By Michele T. Logarta
While field guides are essential to birding, there are many other tomes of interest to the bird watching bookworm. This section features those other books, fiction and nonfiction, about birds, birders, nature, and the environment. For this issue of eBON, I chose the book “A World on the Wing” by Scott Weidensaul.
A World on the Wing
The Global Odyssey of Migratory Birds
By Scott Weidensaul
Published by W.W. Norton & Company
2022
Non Fiction

At the moment, I’m reading the book A World on the Wing by Pulitzer Prize finalist Scott Weidensaul on bird migration and have not finished it in time for this issue of eBon. So, I thought why not focus on just one chapter of the book? After all, the book is an engrossing read, expansive as its topic—long, but not arduous, yet requiring rest stops in between.
I chose the first chapter of the book entitled Spoonies, having had once in a lifetime personal encounter with the lone Spoon-billed Sandpiper in Balanga, Bataan in March last year and which became the biggest twitch of 2024.
In Spoonies, Weidensaul wrote about the time he spent with fellow conservationists, ornithologists and researchers on China’s Yellow Sea coast, where the world’s largest mudflats are found. He was there during a “transformational moment” for the critically endangered Spoon-billed Sandpipers and other endangered shorebirds and their “battered ecosystem.”
Transformational because the Chinese government had just banned reclamation in the region. And it was all because of one little bird, to use the author’s words— “the dumpy little sandpiper with a bizarre beak, rock-star charisma, and one small foot in the grave.”
The Spoon-billed Sandpiper is the poster child of Yellow Sea conservation. The main cause of its decline, according to the East Asian-Australasian Flyway Partnership, is massive reclamation in the Yellow Sea.
According to Birdlife, the Spoon-billed Sandpiper is considered critically endangered, “with a population of fewer than 500 adult birds and continuing to decline, despite intensive conservation activity spanning Asia and beyond.” Conservationists around the world are racing to save it from extinction.
In 2019, a major victory was won when China’s Yellow Sea Coastal Wetlands were inscribed as World Heritage Site 3rd session of the World Heritage Committee, held in Baku, Azerbaijan. Sites in coasts of Jiangsu province, where the largest intertidal mudflats in the world are found, were declared sanctuaries. These are what Weidensaul called remaining “scraps” of the Yellow Sea’s tidal flats that are “precious beyond expression, and probably the single most threatened linchpin among the world’s many tangled migratory paths.”
This milestone is the work of conservationists from all over the world, spearheaded by the Paulson Institute, leading the Chinese government to turn around and ban further land reclamation in the region.
In the Philippines, fighting reclamation is an uphill battle, waged by environmentalists and civic groups against big business and even government agencies.
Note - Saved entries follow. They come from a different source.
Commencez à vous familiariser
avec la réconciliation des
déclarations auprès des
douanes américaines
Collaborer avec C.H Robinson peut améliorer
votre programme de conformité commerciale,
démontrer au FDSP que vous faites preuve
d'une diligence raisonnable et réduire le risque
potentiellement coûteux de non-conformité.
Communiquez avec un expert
Manila Bay, the people that depend on it for their livelihood, the birds and wildlife that rely on it for sustenance, are constantly under threat from industrialization, urbanization, and land conversion.
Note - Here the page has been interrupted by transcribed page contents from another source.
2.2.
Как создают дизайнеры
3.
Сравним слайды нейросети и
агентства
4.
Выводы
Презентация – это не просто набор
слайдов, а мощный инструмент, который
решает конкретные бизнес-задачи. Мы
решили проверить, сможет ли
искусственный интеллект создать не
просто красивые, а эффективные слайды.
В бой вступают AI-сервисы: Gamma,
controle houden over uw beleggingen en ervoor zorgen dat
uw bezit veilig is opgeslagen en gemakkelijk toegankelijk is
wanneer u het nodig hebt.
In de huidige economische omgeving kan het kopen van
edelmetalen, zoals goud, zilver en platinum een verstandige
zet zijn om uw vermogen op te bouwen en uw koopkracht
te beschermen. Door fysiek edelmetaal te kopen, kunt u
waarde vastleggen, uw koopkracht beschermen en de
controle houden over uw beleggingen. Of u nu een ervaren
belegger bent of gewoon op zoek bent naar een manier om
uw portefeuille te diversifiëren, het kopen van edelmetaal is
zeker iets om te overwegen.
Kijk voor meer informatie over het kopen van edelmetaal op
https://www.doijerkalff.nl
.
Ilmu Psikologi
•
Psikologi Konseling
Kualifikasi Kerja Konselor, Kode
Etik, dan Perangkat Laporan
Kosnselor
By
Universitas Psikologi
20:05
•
Meanwhile, in the Philippines, I read that in 2023 there was a presidential order that suspended all reclamation projects in Manila Bay. Except for one, for some reason or another. The Department of Environment and Natural Resources (DENR) was tasked to review these projects’ environmental impact and legal compliance. I understand that the suspension was not permanent.
Like the Spoon-billed Sandpiper did for the Yellow Sea, I wonder if it will do same for our Manila Bay.
I had the chance to interview Bob Natural, wildlife biologist and Wild Bird Club of the Philippines (WBCP) member, who first sighted the Spoon-billed Sandpiper in Balanga, Bataan on March 7 last year.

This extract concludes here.